At the World’s Largest Religious Gathering, Nirvana and ‘Glamping’

PRAYAGRAJ, India — The holy man had seen a lot in his day. It was evident in his long, white beard and naked, skeletal frame.

The ascetic, Naga Baba Prayagrajgiri, had twice before joined the throngs of Hindu worshipers who flock to Prayagraj every six years to pray and bathe at the confluence of India’s great rivers — two of them worldly, the third divine.

Over the years, he has seen the pilgrimage, known as the Kumbh Mela, swell from tens of millions of people to hundreds of millions — the largest religious gathering in the world.

But this year’s festival — the biggest and most expensive ever — was different, Mr. Prayagrajgiri said.

“I give it a zero,” he said.

For centuries the faithful have come here to wash away their sins at the spot where the Ganges and Yamuna rivers converge with the invisible and mythic tributary known as the Sarasvati.

This year, 150 million people were expected to attend the Kumbh Mela between January and March.

Traditionally, ascetics like Mr. Prayagrajgiri, known as sadhus, were the primary attraction at the festival, setting up tents to greet the faithful.

There, the holy men, many of whom have renounced all material possessions including clothing, sat around fires, lectured on the Hindu faith, beckoned passers-by for blessings in exchange for alms and provided their tents to lodgers.

Mr. Prayagrajgiri would not reveal his age. And he cautioned that asking a sadhu his age would result in surrendering one’s remaining years to the holy man.

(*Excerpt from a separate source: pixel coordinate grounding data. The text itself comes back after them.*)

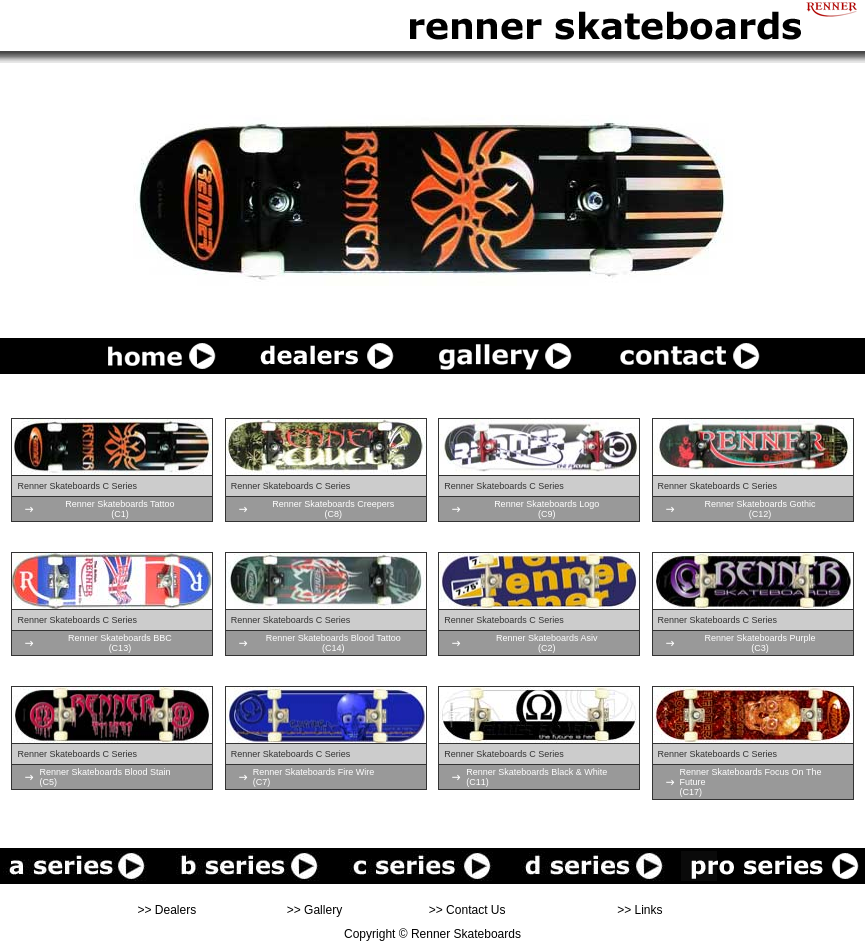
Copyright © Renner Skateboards (432, 934)
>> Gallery (314, 910)
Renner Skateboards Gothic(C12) (760, 509)
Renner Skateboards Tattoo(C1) (119, 509)
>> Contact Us (467, 910)
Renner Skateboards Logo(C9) (546, 509)
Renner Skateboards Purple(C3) (760, 643)
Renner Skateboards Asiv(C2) (547, 643)
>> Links (639, 910)
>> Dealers (167, 910)
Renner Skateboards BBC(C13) (120, 643)
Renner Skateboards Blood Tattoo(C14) (333, 643)
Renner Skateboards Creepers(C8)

“At past Kumbhs, people used to come to live with the gurus and pay a donation of 500 to 2,000 rupees ($7 to $28) for lodging and food,” Mr. Prayagrajgiri said. “This is how it was, and this is what the gurus wish.”

But Mr. Prayagrajgiri’s tent was empty, as were many others in the Juna Akhara, one of 13 sadhu camps hosting ascetics at the festival.

If faith drove pilgrims into the sadhus’ tents in the past, it was politics this year that kept them out.

The pilgrimage this year has coincided with a national election. Prime Minister Narendra Modi, whose party is rooted in Hindu nationalist beliefs, saw the pilgrimage as a campaign opportunity. So the budget for the festival and the nearby temporary city ballooned to $600 million, three times the cost of the 2013 festival.

As is customary, in a matter of months, a city was built from scratch on the dry, sandy banks of the rivers. The city is called Kumbh Nagari.

This year’s Kumbh Nagari was more orderly than in past years, many attendees said. There were toilets. And transportation options. Round-the-clock access to electricity and water. Art exhibits and carnivals. Police officers who enforced regulations.

And at an event that has historically been short on places to sleep, there were also more accommodations — including lodgings more upscale than the ascetics’ smoke-filled tents.

The government also marketed the festival abroad in the hopes of attracting Indian expatriates and tourists, in addition to the middle-aged devotees who typically attend.

A significant number of new accommodations were built, including previously unavailable luxury “glamping” options, or glamorous camping. For some attendees, the accumulation of modern services has changed the tenor of the event.

“Kumbh wasn’t like this before,” said Dr. Pradeep Sinha, 70, the chief administrator of the PPM Hospital, a free clinic. “This time it has more of a corporate style.”

At one of the new riverside luxury camps, the Indraprastham Tent City, guests sipped on barista-crafted lattes outside of tents that cost as much as $500 per night to stay in. Three miles from the smoke and dust of Kumbh Nagari, the upscale tents offer a rare commodity at the festival — quiet.

On a nearby stretch of riverbank, a group of Indian expatriates, who live in Shanghai and were visiting with Chinese friends, splashed and practiced yoga in a private area solely for the use of the luxury camp’s guests.

Girja Shankar Pandey, 53, a merchant from Allahabad who sells clothes and textiles to the visiting pilgrims, said this year’s festivalgoers were younger and more family-oriented.

“The younger generation is coming to buy clothes, to eat good food,” Mr. Pandey said. “At the same time, they bring faith in their heart, because they know they will attain nirvana in their life.”